- Brief
Where the records below reach the line containing "zlaťáků tomu, kdo", start transcribing, and end with the line containing "إبقاء مظاهر الاحتفال", exactly and with nothing else added.

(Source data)
>>>>

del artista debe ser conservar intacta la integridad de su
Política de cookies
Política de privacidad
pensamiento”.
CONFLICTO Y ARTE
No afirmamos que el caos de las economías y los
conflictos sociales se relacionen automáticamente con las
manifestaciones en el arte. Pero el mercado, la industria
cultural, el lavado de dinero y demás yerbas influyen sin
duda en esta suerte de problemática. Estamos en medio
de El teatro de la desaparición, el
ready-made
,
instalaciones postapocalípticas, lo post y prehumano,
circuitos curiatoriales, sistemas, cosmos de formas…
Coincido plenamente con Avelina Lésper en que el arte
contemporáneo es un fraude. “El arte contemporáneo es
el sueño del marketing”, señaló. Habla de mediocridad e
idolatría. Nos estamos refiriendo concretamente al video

<<<<
>>>>

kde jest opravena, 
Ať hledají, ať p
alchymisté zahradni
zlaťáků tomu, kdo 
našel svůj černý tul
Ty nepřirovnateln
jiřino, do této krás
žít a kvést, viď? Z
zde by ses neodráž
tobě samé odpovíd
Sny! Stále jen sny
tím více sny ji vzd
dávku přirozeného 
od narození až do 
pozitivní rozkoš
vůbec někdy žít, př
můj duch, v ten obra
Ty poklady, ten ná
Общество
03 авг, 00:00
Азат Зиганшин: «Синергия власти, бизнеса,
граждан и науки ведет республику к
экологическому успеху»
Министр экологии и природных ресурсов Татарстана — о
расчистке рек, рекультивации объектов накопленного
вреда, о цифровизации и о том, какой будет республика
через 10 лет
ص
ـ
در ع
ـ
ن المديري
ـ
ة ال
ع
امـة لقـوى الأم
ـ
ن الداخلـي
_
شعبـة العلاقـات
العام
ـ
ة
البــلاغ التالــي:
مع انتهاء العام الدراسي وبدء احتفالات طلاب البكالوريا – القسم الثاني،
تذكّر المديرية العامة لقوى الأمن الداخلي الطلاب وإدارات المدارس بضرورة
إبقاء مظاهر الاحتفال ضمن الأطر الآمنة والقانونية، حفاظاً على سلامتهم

<<<<

- Exercise output
zlaťáků tomu, kdo 
našel svůj černý tul
Ty nepřirovnateln
jiřino, do této krás
žít a kvést, viď? Z
zde by ses neodráž
tobě samé odpovíd
Sny! Stále jen sny
tím více sny ji vzd
dávku přirozeného 
od narození až do 
pozitivní rozkoš
vůbec někdy žít, př
můj duch, v ten obra
Ty poklady, ten ná
Общество
03 авг, 00:00
Азат Зиганшин: «Синергия власти, бизнеса,
граждан и науки ведет республику к
экологическому успеху»
Министр экологии и природных ресурсов Татарстана — о
расчистке рек, рекультивации объектов накопленного
вреда, о цифровизации и о том, какой будет республика
через 10 лет
ص
ـ
در ع
ـ
ن المديري
ـ
ة ال
ع
امـة لقـوى الأم
ـ
ن الداخلـي
_
شعبـة العلاقـات
العام
ـ
ة
البــلاغ التالــي:
مع انتهاء العام الدراسي وبدء احتفالات طلاب البكالوريا – القسم الثاني،
تذكّر المديرية العامة لقوى الأمن الداخلي الطلاب وإدارات المدارس بضرورة
إبقاء مظاهر الاحتفال ضمن الأطر الآمنة والقانونية، حفاظاً على سلامتهم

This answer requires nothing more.